(Saved data entries)
-------------------------

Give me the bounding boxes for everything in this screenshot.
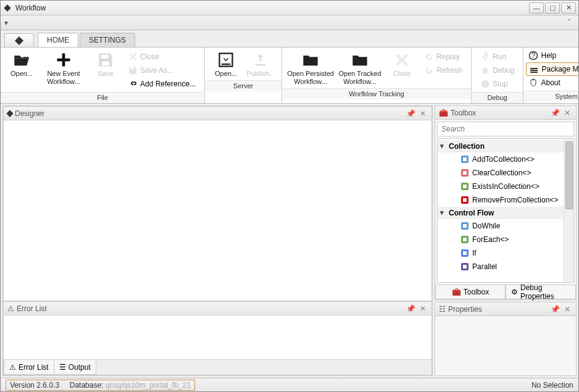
tree-item[interactable]: DoWhile	[438, 219, 573, 233]
activity-icon	[460, 248, 470, 258]
tab-output[interactable]: ☰Output	[54, 360, 96, 375]
close-panel-icon[interactable]: ✕	[562, 109, 572, 117]
svg-rect-17	[463, 171, 467, 175]
error-list-panel: ⚠ Error List 📌 ✕ ⚠Error List ☰Output	[3, 301, 432, 375]
activity-icon	[460, 221, 470, 231]
maximize-button[interactable]: ▢	[545, 2, 560, 14]
open-tracked-button[interactable]: Open Tracked Workflow...	[335, 50, 385, 87]
ribbon-group-tracking: Open Persisted Workflow... Open Tracked …	[282, 48, 472, 103]
folder-icon	[351, 51, 369, 69]
activity-icon	[460, 181, 470, 191]
pin-icon[interactable]: 📌	[406, 304, 415, 313]
replay-button: Replay	[422, 50, 465, 64]
tracking-close-button: Close	[385, 50, 419, 79]
activity-icon	[460, 168, 470, 178]
download-icon	[217, 51, 235, 69]
error-list-body[interactable]	[4, 315, 431, 360]
svg-rect-19	[463, 185, 467, 188]
server-open-button[interactable]: Open...	[209, 50, 243, 79]
app-menu-button[interactable]	[4, 33, 34, 47]
toolbox-tree[interactable]: CollectionAddToCollection<>ClearCollecti…	[437, 138, 574, 283]
quick-access-bar: ▾ ˇ	[1, 15, 578, 30]
window-title: Workflow	[15, 4, 46, 12]
replay-icon	[424, 52, 434, 62]
tree-item[interactable]: ForEach<>	[438, 233, 573, 246]
bottom-tabs: ⚠Error List ☰Output	[4, 360, 431, 375]
tab-error-list[interactable]: ⚠Error List	[4, 360, 54, 375]
package-manager-button[interactable]: Package Manager	[526, 62, 579, 76]
close-icon	[128, 52, 138, 62]
tab-home[interactable]: HOME	[38, 33, 78, 47]
pin-icon[interactable]: 📌	[550, 305, 560, 314]
svg-rect-23	[463, 224, 467, 228]
scrollbar[interactable]	[564, 139, 573, 282]
svg-rect-15	[463, 157, 467, 161]
help-icon: ?	[528, 51, 538, 60]
link-icon	[128, 79, 138, 89]
tab-debug-properties[interactable]: ⚙Debug Properties	[506, 285, 576, 299]
tree-item[interactable]: RemoveFromCollection<>	[438, 193, 573, 207]
bug-icon	[480, 65, 490, 75]
tree-category[interactable]: Control Flow	[438, 207, 573, 219]
toolbox-search-input[interactable]	[437, 122, 574, 136]
tab-settings[interactable]: SETTINGS	[80, 33, 135, 47]
about-icon	[528, 78, 538, 88]
help-button[interactable]: ? Help	[526, 49, 579, 62]
designer-header: Designer 📌 ✕	[4, 107, 431, 120]
ribbon-collapse-button[interactable]: ˇ	[564, 19, 575, 27]
activity-icon	[460, 154, 470, 164]
list-icon: ☰	[59, 363, 66, 372]
pin-icon[interactable]: 📌	[550, 109, 560, 117]
svg-rect-10	[530, 68, 538, 69]
warning-icon: ⚠	[7, 304, 14, 313]
svg-rect-29	[463, 265, 467, 269]
gear-icon: ⚙	[511, 288, 518, 296]
svg-rect-12	[530, 72, 538, 73]
titlebar: Workflow — ▢ ✕	[1, 1, 578, 15]
close-panel-icon[interactable]: ✕	[418, 304, 428, 313]
folder-icon	[302, 51, 319, 69]
activity-icon	[460, 262, 470, 272]
tree-item[interactable]: ClearCollection<>	[438, 166, 573, 180]
tree-category[interactable]: Collection	[438, 140, 573, 152]
pin-icon[interactable]: 📌	[406, 109, 415, 118]
svg-rect-27	[463, 251, 467, 255]
upload-icon	[252, 51, 269, 69]
publish-button: Publish...	[243, 50, 278, 79]
scrollbar-thumb[interactable]	[565, 141, 573, 209]
designer-canvas[interactable]	[4, 120, 431, 301]
new-event-workflow-button[interactable]: New Event Workflow...	[39, 50, 88, 87]
quick-access-dropdown[interactable]: ▾	[4, 19, 8, 27]
about-button[interactable]: About	[526, 76, 579, 90]
svg-rect-2	[130, 67, 134, 69]
svg-point-7	[483, 68, 488, 74]
debug-button: Debug	[478, 64, 517, 77]
status-selection: No Selection	[531, 381, 573, 390]
svg-text:?: ?	[531, 51, 536, 60]
close-panel-icon[interactable]: ✕	[562, 305, 572, 314]
add-reference-button[interactable]: Add Reference...	[125, 77, 198, 91]
ribbon-tabs: HOME SETTINGS	[1, 30, 578, 48]
minimize-button[interactable]: —	[529, 2, 544, 14]
tab-toolbox[interactable]: 🧰Toolbox	[435, 285, 506, 299]
svg-point-6	[485, 52, 488, 55]
tree-item[interactable]: If	[438, 246, 573, 260]
run-person-icon	[480, 52, 490, 62]
svg-rect-4	[222, 64, 230, 65]
designer-panel: Designer 📌 ✕	[3, 106, 432, 301]
warning-icon: ⚠	[9, 363, 16, 372]
open-button[interactable]: Open...	[4, 50, 39, 79]
right-column: 🧰 Toolbox 📌 ✕ CollectionAddToCollection<…	[435, 106, 577, 376]
close-window-button[interactable]: ✕	[561, 2, 576, 14]
tree-item[interactable]: ExistsInCollection<>	[438, 180, 573, 193]
close-panel-icon[interactable]: ✕	[418, 109, 428, 118]
toolbox-panel: 🧰 Toolbox 📌 ✕ CollectionAddToCollection<…	[435, 106, 577, 300]
svg-rect-5	[256, 64, 265, 65]
tree-item[interactable]: Parallel	[438, 260, 573, 273]
ribbon-group-debug: Run Debug Stop Debug	[472, 48, 523, 103]
open-persisted-button[interactable]: Open Persisted Workflow...	[286, 50, 335, 87]
ribbon-group-file: Open... New Event Workflow... Save Close…	[1, 48, 205, 103]
toolbox-tabs: 🧰Toolbox ⚙Debug Properties	[435, 285, 576, 299]
tree-item[interactable]: AddToCollection<>	[438, 152, 573, 166]
close-icon	[393, 51, 410, 69]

-------------------------

**Brief**
For each record above, write it out exactly and omit any picture.

**Exercise result**
Give me the bounding boxes for everything in this screenshot.
tree-item[interactable]: DoWhile	[438, 219, 573, 233]
activity-icon	[460, 248, 470, 258]
tab-output[interactable]: ☰Output	[54, 360, 96, 375]
close-panel-icon[interactable]: ✕	[562, 109, 572, 117]
svg-rect-17	[463, 171, 467, 175]
error-list-panel: ⚠ Error List 📌 ✕ ⚠Error List ☰Output	[3, 301, 432, 375]
activity-icon	[460, 221, 470, 231]
maximize-button[interactable]: ▢	[545, 2, 560, 14]
open-tracked-button[interactable]: Open Tracked Workflow...	[335, 50, 385, 87]
ribbon-group-tracking: Open Persisted Workflow... Open Tracked …	[282, 48, 472, 103]
folder-icon	[351, 51, 369, 69]
activity-icon	[460, 181, 470, 191]
pin-icon[interactable]: 📌	[406, 304, 415, 313]
replay-button: Replay	[422, 50, 465, 64]
tracking-close-button: Close	[385, 50, 419, 79]
activity-icon	[460, 168, 470, 178]
download-icon	[217, 51, 235, 69]
error-list-body[interactable]	[4, 315, 431, 360]
svg-rect-19	[463, 185, 467, 188]
server-open-button[interactable]: Open...	[209, 50, 243, 79]
app-menu-button[interactable]	[4, 33, 34, 47]
toolbox-tree[interactable]: CollectionAddToCollection<>ClearCollecti…	[437, 138, 574, 283]
quick-access-bar: ▾ ˇ	[1, 15, 578, 30]
window-title: Workflow	[15, 4, 46, 12]
replay-icon	[424, 52, 434, 62]
tree-item[interactable]: ForEach<>	[438, 233, 573, 246]
bottom-tabs: ⚠Error List ☰Output	[4, 360, 431, 375]
tab-error-list[interactable]: ⚠Error List	[4, 360, 54, 375]
package-manager-button[interactable]: Package Manager	[526, 62, 579, 76]
close-icon	[128, 52, 138, 62]
tab-home[interactable]: HOME	[38, 33, 78, 47]
pin-icon[interactable]: 📌	[550, 305, 560, 314]
svg-rect-23	[463, 224, 467, 228]
scrollbar[interactable]	[564, 139, 573, 282]
svg-rect-15	[463, 157, 467, 161]
help-icon: ?	[528, 51, 538, 60]
link-icon	[128, 79, 138, 89]
tab-debug-properties[interactable]: ⚙Debug Properties	[506, 285, 576, 299]
tree-item[interactable]: RemoveFromCollection<>	[438, 193, 573, 207]
bug-icon	[480, 65, 490, 75]
tree-category[interactable]: Control Flow	[438, 207, 573, 219]
toolbox-search-input[interactable]	[437, 122, 574, 136]
tab-settings[interactable]: SETTINGS	[80, 33, 135, 47]
about-icon	[528, 78, 538, 88]
help-button[interactable]: ? Help	[526, 49, 579, 62]
designer-header: Designer 📌 ✕	[4, 107, 431, 120]
ribbon-collapse-button[interactable]: ˇ	[564, 19, 575, 27]
activity-icon	[460, 154, 470, 164]
list-icon: ☰	[59, 363, 66, 372]
pin-icon[interactable]: 📌	[550, 109, 560, 117]
svg-rect-10	[530, 68, 538, 69]
warning-icon: ⚠	[7, 304, 14, 313]
svg-rect-29	[463, 265, 467, 269]
gear-icon: ⚙	[511, 288, 518, 296]
svg-rect-12	[530, 72, 538, 73]
titlebar: Workflow — ▢ ✕	[1, 1, 578, 15]
close-panel-icon[interactable]: ✕	[418, 304, 428, 313]
folder-icon	[302, 51, 319, 69]
activity-icon	[460, 262, 470, 272]
tree-item[interactable]: ClearCollection<>	[438, 166, 573, 180]
tree-category[interactable]: Collection	[438, 140, 573, 152]
pin-icon[interactable]: 📌	[406, 109, 415, 118]
svg-rect-27	[463, 251, 467, 255]
upload-icon	[252, 51, 269, 69]
publish-button: Publish...	[243, 50, 278, 79]
scrollbar-thumb[interactable]	[565, 141, 573, 209]
designer-canvas[interactable]	[4, 120, 431, 301]
new-event-workflow-button[interactable]: New Event Workflow...	[39, 50, 88, 87]
quick-access-dropdown[interactable]: ▾	[4, 19, 8, 27]
about-button[interactable]: About	[526, 76, 579, 90]
svg-rect-2	[130, 67, 134, 69]
svg-point-7	[483, 68, 488, 74]
debug-button: Debug	[478, 64, 517, 77]
status-selection: No Selection	[531, 381, 573, 390]
svg-text:?: ?	[531, 51, 536, 60]
close-panel-icon[interactable]: ✕	[562, 305, 572, 314]
add-reference-button[interactable]: Add Reference...	[125, 77, 198, 91]
ribbon-tabs: HOME SETTINGS	[1, 30, 578, 48]
minimize-button[interactable]: —	[529, 2, 544, 14]
tab-toolbox[interactable]: 🧰Toolbox	[435, 285, 506, 299]
svg-point-6	[485, 52, 488, 55]
tree-item[interactable]: If	[438, 246, 573, 260]
run-person-icon	[480, 52, 490, 62]
svg-rect-4	[222, 64, 230, 65]
designer-panel: Designer 📌 ✕	[3, 106, 432, 301]
warning-icon: ⚠	[9, 363, 16, 372]
open-button[interactable]: Open...	[4, 50, 39, 79]
right-column: 🧰 Toolbox 📌 ✕ CollectionAddToCollection<…	[435, 106, 577, 376]
close-window-button[interactable]: ✕	[561, 2, 576, 14]
tree-item[interactable]: ExistsInCollection<>	[438, 180, 573, 193]
close-panel-icon[interactable]: ✕	[418, 109, 428, 118]
toolbox-panel: 🧰 Toolbox 📌 ✕ CollectionAddToCollection<…	[435, 106, 577, 300]
svg-rect-5	[256, 64, 265, 65]
tree-item[interactable]: Parallel	[438, 260, 573, 273]
ribbon-group-debug: Run Debug Stop Debug	[472, 48, 523, 103]
open-persisted-button[interactable]: Open Persisted Workflow...	[286, 50, 335, 87]
ribbon-group-file: Open... New Event Workflow... Save Close…	[1, 48, 205, 103]
toolbox-tabs: 🧰Toolbox ⚙Debug Properties	[435, 285, 576, 299]
tree-item[interactable]: AddToCollection<>	[438, 152, 573, 166]
close-icon	[393, 51, 410, 69]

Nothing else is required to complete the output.